IMPORTANCE
As the American population ages, effective healthcare planning requires understanding changes in hearing loss prevalence.
OBJECTIVE
Determine if age- and sex-specific prevalence of adult hearing loss changed during the past decade.
DESIGN
Analysis of 2011–2012 National Health and Nutrition Examination Survey (NHANES) audiometric data compared to NHANES 1999–2004. NHANES is a cross-sectional, nationally-representative interview and examination survey of the civilian, non-institutionalized population.
PARTICIPANTS
A stratified random sample of 3,831 adults aged 20–69 years
INTERVENTIONS
Audiometry and questionnaires
MAIN OUTCOMES AND MEASURES
Speech-frequency hearing impairment (HI) defined by pure-tone average (PTA) of thresholds across 0.5–1–2–4 kHz greater than 25 dB hearing level (HL); high-frequency HI defined by PTA across 3–4–6 kHz >25 dB HL. Logistic regression was used to examine unadjusted, age- and sex-adjusted, and multivariable-adjusted associations with demographic, noise exposure, and cardiovascular risk factors.
RESULTS
The 2011–2012 unadjusted adult prevalence of unilateral and bilateral speech-frequency HI was 14.1%, compared to 16% for 1999–2004; after age- and sex-adjustment, the difference was significant, odds ratio (OR)=0.70 (95% confidence interval [95% CI]: 0.56–0.86).
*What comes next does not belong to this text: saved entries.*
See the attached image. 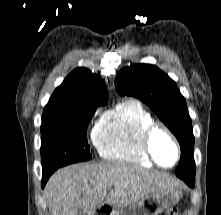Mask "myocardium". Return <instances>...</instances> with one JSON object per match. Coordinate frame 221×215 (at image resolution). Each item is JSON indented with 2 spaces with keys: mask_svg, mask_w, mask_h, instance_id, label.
I'll return each instance as SVG.
<instances>
[{
  "mask_svg": "<svg viewBox=\"0 0 221 215\" xmlns=\"http://www.w3.org/2000/svg\"><path fill=\"white\" fill-rule=\"evenodd\" d=\"M157 132H163L165 135H167L175 148L176 157L174 162L170 165L161 164L154 155L152 149V140ZM141 146L148 159L160 168L169 169L174 167L179 162L181 157V149L177 138L167 126L161 123L153 122L143 131L141 136Z\"/></svg>",
  "mask_w": 221,
  "mask_h": 215,
  "instance_id": "myocardium-1",
  "label": "myocardium"
}]
</instances>
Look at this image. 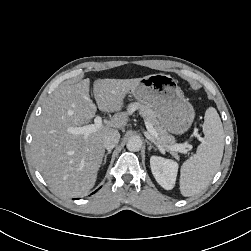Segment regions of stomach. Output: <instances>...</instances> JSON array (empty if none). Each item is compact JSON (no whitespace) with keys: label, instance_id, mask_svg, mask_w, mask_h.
I'll use <instances>...</instances> for the list:
<instances>
[{"label":"stomach","instance_id":"1","mask_svg":"<svg viewBox=\"0 0 251 251\" xmlns=\"http://www.w3.org/2000/svg\"><path fill=\"white\" fill-rule=\"evenodd\" d=\"M131 94L141 104L154 109L161 126L176 135L192 125L195 111L170 75L152 74L140 79Z\"/></svg>","mask_w":251,"mask_h":251}]
</instances>
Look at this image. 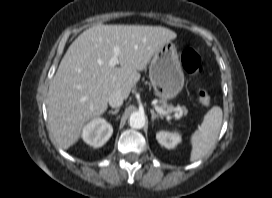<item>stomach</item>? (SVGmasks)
Masks as SVG:
<instances>
[{
	"label": "stomach",
	"mask_w": 272,
	"mask_h": 198,
	"mask_svg": "<svg viewBox=\"0 0 272 198\" xmlns=\"http://www.w3.org/2000/svg\"><path fill=\"white\" fill-rule=\"evenodd\" d=\"M149 78L158 96L164 101L175 98L181 92L184 73L175 44L168 42L154 54Z\"/></svg>",
	"instance_id": "stomach-1"
}]
</instances>
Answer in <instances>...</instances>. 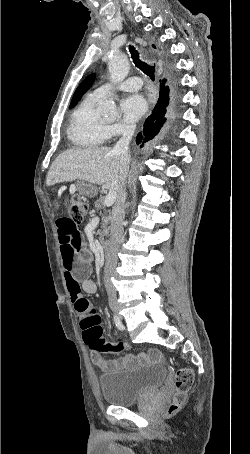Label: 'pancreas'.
<instances>
[{"label":"pancreas","instance_id":"pancreas-1","mask_svg":"<svg viewBox=\"0 0 250 454\" xmlns=\"http://www.w3.org/2000/svg\"><path fill=\"white\" fill-rule=\"evenodd\" d=\"M95 208L97 211H100L101 213V210L104 211V214H102V230L98 231L97 234L100 235V240H103L104 237H108L109 235V222H110V216L107 215V211L105 209V206H104V199L103 198H99L95 203Z\"/></svg>","mask_w":250,"mask_h":454}]
</instances>
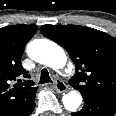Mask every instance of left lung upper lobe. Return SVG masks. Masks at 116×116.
Segmentation results:
<instances>
[{
  "label": "left lung upper lobe",
  "mask_w": 116,
  "mask_h": 116,
  "mask_svg": "<svg viewBox=\"0 0 116 116\" xmlns=\"http://www.w3.org/2000/svg\"><path fill=\"white\" fill-rule=\"evenodd\" d=\"M40 31L68 52L76 66L69 84L82 96L116 98V38L77 25H44Z\"/></svg>",
  "instance_id": "1"
}]
</instances>
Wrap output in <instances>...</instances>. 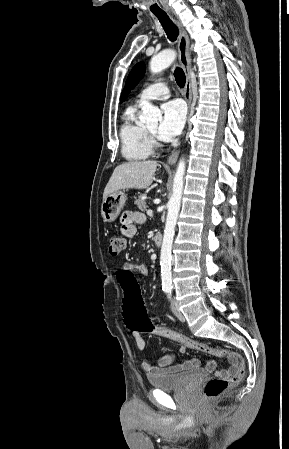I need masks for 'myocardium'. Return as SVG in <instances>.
Returning <instances> with one entry per match:
<instances>
[{"mask_svg": "<svg viewBox=\"0 0 289 449\" xmlns=\"http://www.w3.org/2000/svg\"><path fill=\"white\" fill-rule=\"evenodd\" d=\"M147 133H148V135H149L151 141L154 142V143H156V134L153 133V132L150 131V130H147Z\"/></svg>", "mask_w": 289, "mask_h": 449, "instance_id": "obj_1", "label": "myocardium"}]
</instances>
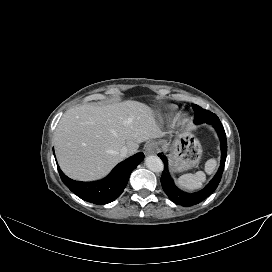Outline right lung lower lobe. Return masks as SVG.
I'll return each mask as SVG.
<instances>
[{"instance_id":"right-lung-lower-lobe-1","label":"right lung lower lobe","mask_w":272,"mask_h":272,"mask_svg":"<svg viewBox=\"0 0 272 272\" xmlns=\"http://www.w3.org/2000/svg\"><path fill=\"white\" fill-rule=\"evenodd\" d=\"M144 159L143 153H137L134 156L119 163L111 173L101 181L97 182H79L68 178L59 168L58 172L63 183L81 199L102 205L114 201L123 192L127 185L131 172Z\"/></svg>"}]
</instances>
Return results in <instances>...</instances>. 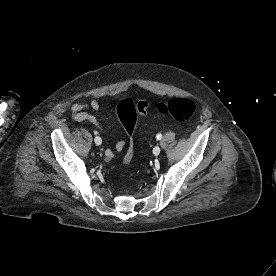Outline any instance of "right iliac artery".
<instances>
[{"instance_id": "obj_1", "label": "right iliac artery", "mask_w": 276, "mask_h": 276, "mask_svg": "<svg viewBox=\"0 0 276 276\" xmlns=\"http://www.w3.org/2000/svg\"><path fill=\"white\" fill-rule=\"evenodd\" d=\"M94 134H97V132H96V131H94ZM95 143H97V144H101V143H102L101 138H100L98 141H95Z\"/></svg>"}]
</instances>
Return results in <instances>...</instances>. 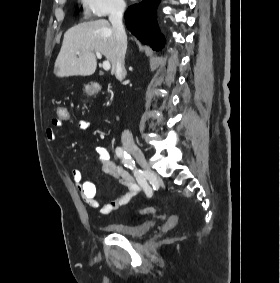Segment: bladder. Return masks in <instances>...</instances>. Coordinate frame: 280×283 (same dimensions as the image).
Here are the masks:
<instances>
[{"label":"bladder","mask_w":280,"mask_h":283,"mask_svg":"<svg viewBox=\"0 0 280 283\" xmlns=\"http://www.w3.org/2000/svg\"><path fill=\"white\" fill-rule=\"evenodd\" d=\"M155 222L147 221L140 224H129L124 222H114L106 225L105 229L113 234L136 238L150 232L155 227Z\"/></svg>","instance_id":"obj_1"}]
</instances>
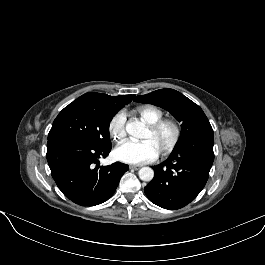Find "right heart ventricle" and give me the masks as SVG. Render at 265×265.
Masks as SVG:
<instances>
[{
	"instance_id": "obj_1",
	"label": "right heart ventricle",
	"mask_w": 265,
	"mask_h": 265,
	"mask_svg": "<svg viewBox=\"0 0 265 265\" xmlns=\"http://www.w3.org/2000/svg\"><path fill=\"white\" fill-rule=\"evenodd\" d=\"M138 117L147 125L163 118V111L152 105H141L135 109Z\"/></svg>"
}]
</instances>
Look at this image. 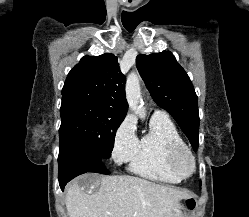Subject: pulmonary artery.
<instances>
[{"mask_svg":"<svg viewBox=\"0 0 249 217\" xmlns=\"http://www.w3.org/2000/svg\"><path fill=\"white\" fill-rule=\"evenodd\" d=\"M153 115H156V116H167V113L163 110H160V109H157L154 111Z\"/></svg>","mask_w":249,"mask_h":217,"instance_id":"obj_1","label":"pulmonary artery"}]
</instances>
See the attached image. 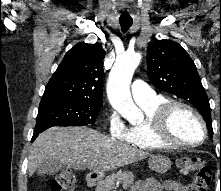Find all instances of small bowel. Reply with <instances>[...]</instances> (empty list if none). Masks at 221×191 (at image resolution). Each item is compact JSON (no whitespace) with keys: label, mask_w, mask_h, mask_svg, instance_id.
Returning <instances> with one entry per match:
<instances>
[{"label":"small bowel","mask_w":221,"mask_h":191,"mask_svg":"<svg viewBox=\"0 0 221 191\" xmlns=\"http://www.w3.org/2000/svg\"><path fill=\"white\" fill-rule=\"evenodd\" d=\"M131 191H185V185L175 180H166L161 183L153 179H146L138 181Z\"/></svg>","instance_id":"c3829d8e"}]
</instances>
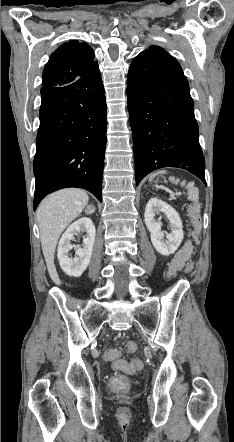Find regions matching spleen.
I'll use <instances>...</instances> for the list:
<instances>
[{
	"instance_id": "obj_1",
	"label": "spleen",
	"mask_w": 234,
	"mask_h": 442,
	"mask_svg": "<svg viewBox=\"0 0 234 442\" xmlns=\"http://www.w3.org/2000/svg\"><path fill=\"white\" fill-rule=\"evenodd\" d=\"M166 173H167L166 170H159V171H157L155 173H152L150 175V177H149V181H152L157 175H163V174H166ZM170 181L172 183H174V184H178L180 182V180L179 179H175V177H170ZM180 185L187 188V190H188V200H190V201H198L199 190L196 187H194L193 183H187L186 184V181L183 180V181L180 182Z\"/></svg>"
}]
</instances>
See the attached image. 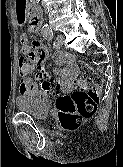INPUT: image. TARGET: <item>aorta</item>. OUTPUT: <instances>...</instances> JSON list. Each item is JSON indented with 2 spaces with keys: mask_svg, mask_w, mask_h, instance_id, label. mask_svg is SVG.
<instances>
[{
  "mask_svg": "<svg viewBox=\"0 0 123 167\" xmlns=\"http://www.w3.org/2000/svg\"><path fill=\"white\" fill-rule=\"evenodd\" d=\"M42 32L48 34V33L51 32V29H50V27L46 24V25H44V26L42 27Z\"/></svg>",
  "mask_w": 123,
  "mask_h": 167,
  "instance_id": "762f6f07",
  "label": "aorta"
}]
</instances>
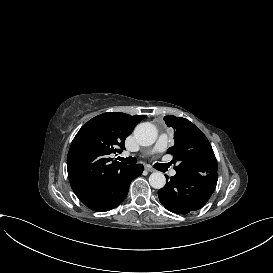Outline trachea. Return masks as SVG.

Men had nearly twice the prevalence of speech-frequency HI, 18.6% (17.8 million), compared to women, 9.6% (9.7 million). For 60–69 year-olds, speech-frequency HI prevalence was 39.3% (95% CI: 30.7%–48.7%). In multivariable analyses for bilateral speech-frequency HI, age was the major risk factor; however, men, non-Hispanic (NH) white and NH Asian race, lower educational attainment, and heavy use of firearms all had significant associations. Additional associations for high-frequency HI were Mexican-American and Other Hispanic race/ethnicity and the combination of loud and very loud noise exposure occupationally and outside of work, OR=2.4 (95% CI: 1.4–4.2).
CONCLUSIONS AND RELEVANCE
Adult hearing loss is common and strongly associated with age and other demographic factors (sex, race/ethnicity, education). Noise exposure, which is preventable, was less strongly associated. Cardiovascular risk factors – heavy smoking, hypertension, and diabetes – were significant only in unadjusted analyses. Age- and sex-specific HI prevalence continues to decline. Despite the benefit of delayed onset of HI, hearing healthcare needs will increase as the U.S. population grows and ages.